The casque or helmet of Chamaeleo intermedius is formed by a well developed and elevated parietal crest and what was originally described as temporal crests on either side of the skull. However a later publication by Klaver argued that these temporal crests may in fact have been misidentified lateral crests based on their resemblance to the same structure in the Namaqua chameleon. The canthi rostralis between the eyes and snout is also well developed. The casque ascends relatively gradually before descending abruptly towards the neck. Both the forked parietal and temporal crests are lined by conic tubercles, which are also present around the eyesockets. The back of this species is lined by a double row of scales, however around the neck some larger scales form structures similar to the dorsal ridge seen in the Namaqua chameleon or the Mount Lefo chameleon. The later was especially highlighted as its dorsal ridge was also composed of two scale rows. Similar but smaller structures are also found further back on the body. Besides this scale structures and the double row along the back, the scales of this species are generally homogenous and of similar size and shape across the body. Chamaeleo intermedius preserves no crest along its throat, no lateral crests or occipital lobes attached to the casque and no other ornaments such as brow or nose horns.
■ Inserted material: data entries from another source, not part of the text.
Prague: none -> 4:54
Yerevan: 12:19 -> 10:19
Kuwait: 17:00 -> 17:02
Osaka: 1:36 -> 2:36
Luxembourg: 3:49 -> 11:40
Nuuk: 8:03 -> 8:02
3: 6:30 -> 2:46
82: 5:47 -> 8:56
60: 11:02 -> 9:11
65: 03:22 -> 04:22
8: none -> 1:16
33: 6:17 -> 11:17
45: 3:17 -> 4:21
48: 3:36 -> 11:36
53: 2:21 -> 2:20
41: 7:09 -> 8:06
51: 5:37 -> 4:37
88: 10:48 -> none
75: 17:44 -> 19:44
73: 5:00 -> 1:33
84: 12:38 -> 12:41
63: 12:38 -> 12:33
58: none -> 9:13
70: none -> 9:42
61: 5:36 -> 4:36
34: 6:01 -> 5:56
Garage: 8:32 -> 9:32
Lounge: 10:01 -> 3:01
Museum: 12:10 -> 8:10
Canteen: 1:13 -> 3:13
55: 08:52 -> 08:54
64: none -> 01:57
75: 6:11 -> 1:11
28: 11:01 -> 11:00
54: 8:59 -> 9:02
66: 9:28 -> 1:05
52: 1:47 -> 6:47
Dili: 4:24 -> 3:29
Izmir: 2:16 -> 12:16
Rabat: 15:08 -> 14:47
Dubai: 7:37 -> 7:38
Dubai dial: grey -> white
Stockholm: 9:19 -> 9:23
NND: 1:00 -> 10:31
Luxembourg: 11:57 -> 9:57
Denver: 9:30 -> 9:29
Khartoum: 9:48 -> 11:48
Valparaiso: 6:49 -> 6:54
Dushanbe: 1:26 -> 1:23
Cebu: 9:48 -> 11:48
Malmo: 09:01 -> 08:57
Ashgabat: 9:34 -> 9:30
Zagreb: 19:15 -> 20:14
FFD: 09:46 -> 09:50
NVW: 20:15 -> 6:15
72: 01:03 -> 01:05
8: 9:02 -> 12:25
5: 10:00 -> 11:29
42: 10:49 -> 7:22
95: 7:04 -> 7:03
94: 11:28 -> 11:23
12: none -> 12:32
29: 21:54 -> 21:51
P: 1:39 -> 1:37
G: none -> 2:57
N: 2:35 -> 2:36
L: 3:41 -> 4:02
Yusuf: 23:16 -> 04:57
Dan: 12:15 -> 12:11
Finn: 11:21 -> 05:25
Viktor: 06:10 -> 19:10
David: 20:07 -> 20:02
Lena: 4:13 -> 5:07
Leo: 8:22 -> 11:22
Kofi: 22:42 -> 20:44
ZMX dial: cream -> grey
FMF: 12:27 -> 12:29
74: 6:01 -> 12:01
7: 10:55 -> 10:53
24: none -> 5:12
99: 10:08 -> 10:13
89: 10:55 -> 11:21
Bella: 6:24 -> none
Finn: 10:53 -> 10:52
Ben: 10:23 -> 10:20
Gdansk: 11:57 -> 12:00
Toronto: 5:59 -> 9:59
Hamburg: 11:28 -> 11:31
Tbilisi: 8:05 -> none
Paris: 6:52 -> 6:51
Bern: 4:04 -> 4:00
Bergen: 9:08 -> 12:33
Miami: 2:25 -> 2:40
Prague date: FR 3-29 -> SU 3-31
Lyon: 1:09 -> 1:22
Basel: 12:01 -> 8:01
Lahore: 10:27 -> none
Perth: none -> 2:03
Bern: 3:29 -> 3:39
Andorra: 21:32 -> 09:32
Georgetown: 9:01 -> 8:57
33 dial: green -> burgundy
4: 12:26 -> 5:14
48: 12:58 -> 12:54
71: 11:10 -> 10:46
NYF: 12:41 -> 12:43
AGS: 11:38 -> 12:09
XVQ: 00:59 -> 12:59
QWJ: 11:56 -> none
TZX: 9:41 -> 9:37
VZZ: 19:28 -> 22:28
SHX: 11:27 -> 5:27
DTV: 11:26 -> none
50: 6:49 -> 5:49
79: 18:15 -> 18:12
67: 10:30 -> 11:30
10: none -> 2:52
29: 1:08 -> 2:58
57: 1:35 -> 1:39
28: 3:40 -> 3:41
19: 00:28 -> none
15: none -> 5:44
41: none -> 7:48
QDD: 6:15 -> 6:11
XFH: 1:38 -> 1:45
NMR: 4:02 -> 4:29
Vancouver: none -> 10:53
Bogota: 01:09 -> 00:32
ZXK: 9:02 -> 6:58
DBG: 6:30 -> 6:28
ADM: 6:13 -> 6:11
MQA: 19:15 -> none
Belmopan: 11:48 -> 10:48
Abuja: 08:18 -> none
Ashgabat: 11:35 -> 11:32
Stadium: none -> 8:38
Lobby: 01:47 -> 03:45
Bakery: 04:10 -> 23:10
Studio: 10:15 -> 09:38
In regards to the homogenous scales, dorsal knobs, lack of a throat crest and elevated parietal crest it resembles the modern Namaqua chameleon from southern Africa. The two differ however as the modern species has irregular dorsal scales, an unforked parietal crest and a head and body that are both notably broadened. The dorsal knobs of Chamaeleon intermedius also bear resemblance to those found in some Mount Lefo chameleons. The list of differences between the two is however greater, as the Mount Lefo chameleon has varying scale size across the body, a throat crest, both temporal and lateral crests and a flat casque. The overall crest anatomy of the fossil species is generally similar to the side-striped chameleon and species related to it such as the Jackson's chameleon, Werner's chameleon, Ngosi Volcano chameleon as well as the tiger chameleon. Here too several differences were however noted, including the heterogenous scales of the body, presence of a gullar crest and form of the dorsal crest.

==Classification==
When described, Chamaeleo intermedius was firmly placed in the extant genus Chamaeleo. Specific attention is drawn to its anatomy displaying a mix of features between two groups within the genus, those surrounding the common chameleon and Namaqua chameleon and those surrounding the side-striped chameleon. However, in recent years the later group has been deemed distinct enough to warrant its own independent genus, now named Trioceros. This may be resolved by observations made by Klaver. Klaver argues that the temporal crest of Chamaeleo intermedius may in fact be homologous to the lateral crest of the Namaqua chameleon and furthermore goes on to say that forked parietals are also known in species of the Chamaeleo group and not exclusive to what is now Trioceros. Subsequently, the argument is made that Chamaeleo intermedius, in spite of its name, fits neatly into the genus Chamaeleo and may in fact not be the transitional form it was initially thought to be.